What the Prosecution Must Prove
One of the things that the prosecutor has to prove is not just that money was taken and transferred, but that there was intent to deceive or somehow take something that was not proper.
Oftentimes, people have buyer’s remorse. They buy into something because they did not know better and then they claim fraud. However, if you are 18 and of sound mind, you are presumed to read and know what you signed. So, if you sign an agreement for something, even if you do not like it later, that is not fraud.
The state has to prove if there was intent. There are a lot of ways defending those types of cases because each case is different. Whether you are dealing with someone involved in a pyramid scheme or someone that is just passing bad checks, those are two very different scenarios and two very different elements.
The penalties range depending on the type of offense it is. A lot of it also depends on the value of the property that was taken, similar to thefts. It could be a misdemeanor or a felony. It could carry up to 25 years in jail, depending on the type of offense it is, depending on the value, and depending on how it was done.

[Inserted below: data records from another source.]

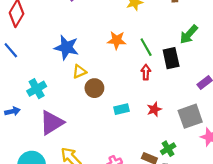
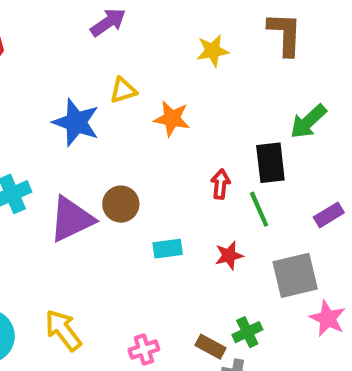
green line: (146, 47) -> (259, 209), moved
yellow triangle: (79, 72) -> (123, 90), moved
purple triangle: (52, 123) -> (71, 219), moved

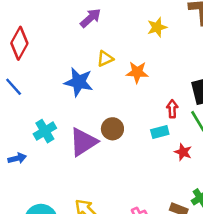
cyan rectangle: (168, 249) -> (160, 132), moved
red star: (229, 256) -> (183, 152), turned -30

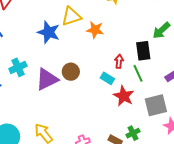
yellow triangle: (105, 59) -> (71, 16), size x1.5
cyan rectangle: (160, 132) -> (107, 78), turned 40
red star: (183, 152) -> (124, 96), size x1.5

Generally speaking, misdemeanor charges carry low potential penalties as far as exposure to incarceration as well as the potential monetary penalties. Misdemeanor charges also do not carry the stigma of being convicted as a felon. Felony charges are more serious, obviously. They carry more repercussions, more potential incarceration, and higher potential fines as well.
Building a Fraud Defense
Many fraud related offenses involve numerous financial documents and transactions, e-mails, and billing and accounting procedures. Being able to sift through and properly interpret these documents is essential to finding exculpatory evidence and/or proving there was no criminal intent to steal or defraud.
Obviously, when someone is dealing with fraud charges, there is going to be a paper trail. Someones attorneys will need to get everything involved, every possible angle, every document, every recording, every statement, and every video. These cases are very paper intensive, very evidence intensive, and you have to make sure you get everything because not only do you need it to defend, but also to know what the prosecutor has.
Filing An Appeal
Someone will only file an appeal if they have been convicted of a criminal offense and they somehow feel a conviction was improper or they did not get the benefit of a fair trial or possibly a pre-agreement or negotiation they felt they deserved. If they were not found guilty, they do not file an appeal because they would have won.

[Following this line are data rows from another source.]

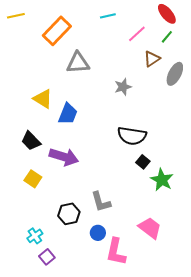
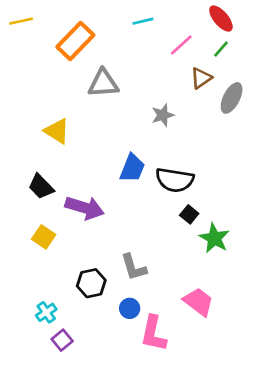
blue trapezoid: (68, 114) -> (132, 168), moved

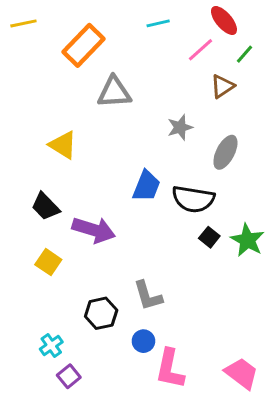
red ellipse: (221, 19) -> (224, 20), moved
gray ellipse: (232, 98) -> (225, 152), moved
green star: (214, 238) -> (247, 240), moved
pink trapezoid: (198, 302) -> (242, 373), moved

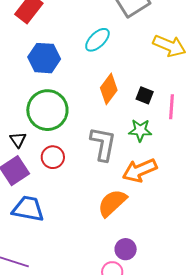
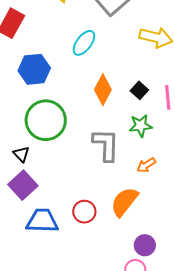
black square: (145, 95) -> (139, 90), turned 30
red circle: (53, 157) -> (84, 212), moved
orange arrow: (140, 170) -> (146, 165), size x0.6

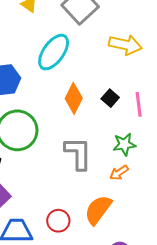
cyan ellipse: (84, 43) -> (54, 52), size x1.4
green star: (140, 126) -> (124, 144), moved

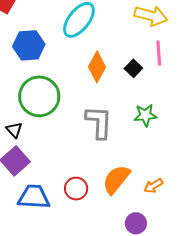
pink line: (139, 104) -> (159, 53), moved
orange arrow: (119, 173) -> (153, 186), moved

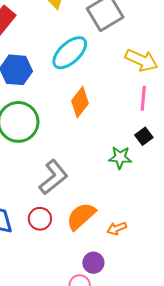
black square: (133, 68) -> (144, 136), moved
gray L-shape: (99, 122) -> (53, 177), moved, turned 39

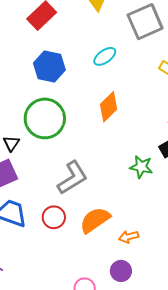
cyan ellipse: (70, 53) -> (105, 56), size x0.6
purple circle: (93, 263) -> (121, 271), moved

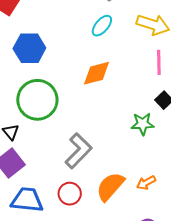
cyan ellipse: (105, 56) -> (102, 26), moved
orange diamond: (109, 107) -> (97, 73), turned 44
orange arrow: (129, 237) -> (146, 183), moved

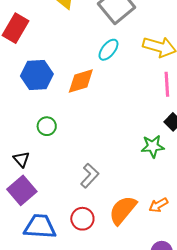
orange diamond: (97, 73) -> (81, 81), moved
green circle: (37, 100) -> (47, 126), size x0.5
gray L-shape: (78, 151) -> (90, 176), size x0.7

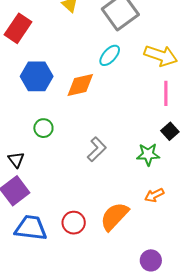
gray L-shape: (90, 176) -> (97, 149), moved
orange arrow: (158, 205) -> (154, 195), moved

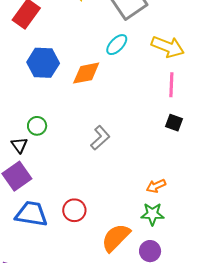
green circle: (43, 128) -> (37, 126), moved
black square: (170, 131) -> (174, 123), turned -30
green star: (148, 154) -> (152, 214), moved
orange semicircle: (114, 216) -> (116, 238), moved

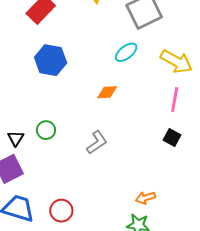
orange diamond: (86, 73) -> (107, 92), moved, size x0.7
green circle: (37, 126) -> (46, 130), moved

Someone has 30 days to file for an appeal in district court or the circuit court and they have 30 days to file an appeal from circuit court to the court of special appeals. All they have to do is pay a filing fee and they have 30 days to do it from the date of the conviction. Having an attorney to help can make sure that it will be done right.

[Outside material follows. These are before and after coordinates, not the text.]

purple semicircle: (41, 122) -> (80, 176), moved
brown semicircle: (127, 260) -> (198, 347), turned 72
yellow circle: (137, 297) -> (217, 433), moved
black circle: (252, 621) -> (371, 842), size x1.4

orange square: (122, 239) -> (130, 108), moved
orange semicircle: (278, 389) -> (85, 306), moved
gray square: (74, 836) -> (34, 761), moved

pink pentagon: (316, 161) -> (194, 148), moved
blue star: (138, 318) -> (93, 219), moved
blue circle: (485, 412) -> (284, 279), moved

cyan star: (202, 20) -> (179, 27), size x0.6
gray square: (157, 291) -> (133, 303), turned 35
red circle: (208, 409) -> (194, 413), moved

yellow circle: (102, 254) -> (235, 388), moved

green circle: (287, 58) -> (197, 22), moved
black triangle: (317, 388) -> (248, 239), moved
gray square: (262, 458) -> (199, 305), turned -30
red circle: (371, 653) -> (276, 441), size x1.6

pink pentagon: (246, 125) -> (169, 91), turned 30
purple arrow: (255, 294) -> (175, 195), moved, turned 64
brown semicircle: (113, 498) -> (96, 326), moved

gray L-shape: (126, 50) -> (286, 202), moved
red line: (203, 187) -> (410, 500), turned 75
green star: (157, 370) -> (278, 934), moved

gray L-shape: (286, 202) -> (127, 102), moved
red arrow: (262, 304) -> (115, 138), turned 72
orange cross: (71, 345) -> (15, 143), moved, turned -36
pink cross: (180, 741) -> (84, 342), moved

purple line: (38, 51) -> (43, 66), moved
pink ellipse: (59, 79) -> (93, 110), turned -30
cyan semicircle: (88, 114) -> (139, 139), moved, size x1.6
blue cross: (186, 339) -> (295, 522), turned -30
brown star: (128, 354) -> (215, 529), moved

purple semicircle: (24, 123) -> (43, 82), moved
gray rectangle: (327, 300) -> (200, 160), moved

How a Baltimore Fraud Lawyer Can Help
A local fraud lawyer will be beneficial as they will know the ins and outs of the courtrooms, the temperaments, and the dispositions of prosecutors and judges. They have that relationship with them to be able to work things out.
Every prosecutor and every judge is different. It should not be that way, but it is. All jurisdictions are different. Having someone who does this kind of work in different parts of Maryland is not necessarily going to be beneficial in Baltimore city. Having a local fraud lawyer that does the work and is experienced in the area of the type of charge will obtain the best results moving forward.